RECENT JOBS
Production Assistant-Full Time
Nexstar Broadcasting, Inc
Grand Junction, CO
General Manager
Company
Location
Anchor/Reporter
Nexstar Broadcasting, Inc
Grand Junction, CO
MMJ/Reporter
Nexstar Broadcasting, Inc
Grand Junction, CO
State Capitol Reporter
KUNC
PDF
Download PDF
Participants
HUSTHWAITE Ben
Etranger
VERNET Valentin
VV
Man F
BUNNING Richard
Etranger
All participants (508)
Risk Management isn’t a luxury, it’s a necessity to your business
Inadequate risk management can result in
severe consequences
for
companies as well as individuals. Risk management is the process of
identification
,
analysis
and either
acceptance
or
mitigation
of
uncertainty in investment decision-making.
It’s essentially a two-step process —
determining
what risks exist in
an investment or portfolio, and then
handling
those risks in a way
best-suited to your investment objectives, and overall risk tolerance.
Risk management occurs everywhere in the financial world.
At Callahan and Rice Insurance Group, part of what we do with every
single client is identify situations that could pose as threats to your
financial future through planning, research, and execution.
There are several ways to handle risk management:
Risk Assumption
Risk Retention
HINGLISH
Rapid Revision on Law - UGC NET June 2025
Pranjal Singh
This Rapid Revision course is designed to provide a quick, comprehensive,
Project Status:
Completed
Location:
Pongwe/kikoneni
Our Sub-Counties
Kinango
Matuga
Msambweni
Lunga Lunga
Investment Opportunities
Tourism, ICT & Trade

────────────────────

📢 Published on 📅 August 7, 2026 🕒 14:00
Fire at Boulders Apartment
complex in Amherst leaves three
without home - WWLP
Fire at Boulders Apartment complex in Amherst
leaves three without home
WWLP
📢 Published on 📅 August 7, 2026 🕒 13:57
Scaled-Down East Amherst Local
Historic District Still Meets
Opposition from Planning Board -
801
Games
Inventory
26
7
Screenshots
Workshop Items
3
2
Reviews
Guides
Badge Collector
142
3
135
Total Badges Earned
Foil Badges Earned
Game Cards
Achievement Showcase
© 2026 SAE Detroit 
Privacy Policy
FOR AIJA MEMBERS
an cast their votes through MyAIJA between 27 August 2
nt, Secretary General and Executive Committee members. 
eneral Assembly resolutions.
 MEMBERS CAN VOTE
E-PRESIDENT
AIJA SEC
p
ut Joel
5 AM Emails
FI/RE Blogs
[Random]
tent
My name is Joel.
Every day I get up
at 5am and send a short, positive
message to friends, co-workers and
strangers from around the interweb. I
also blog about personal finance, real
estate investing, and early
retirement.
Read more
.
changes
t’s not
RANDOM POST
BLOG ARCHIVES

────────────────────

■ What is required ■
Reproduce the entries above exactly, but only the lines between the line holding "an investment or portfolio, and then" and the line holding "Tourism, ICT & Trade", inclusive.

■ Reply ■
an investment or portfolio, and then
handling
those risks in a way
best-suited to your investment objectives, and overall risk tolerance.
Risk management occurs everywhere in the financial world.
At Callahan and Rice Insurance Group, part of what we do with every
single client is identify situations that could pose as threats to your
financial future through planning, research, and execution.
There are several ways to handle risk management:
Risk Assumption
Risk Retention
HINGLISH
Rapid Revision on Law - UGC NET June 2025
Pranjal Singh
This Rapid Revision course is designed to provide a quick, comprehensive,
Project Status:
Completed
Location:
Pongwe/kikoneni
Our Sub-Counties
Kinango
Matuga
Msambweni
Lunga Lunga
Investment Opportunities
Tourism, ICT & Trade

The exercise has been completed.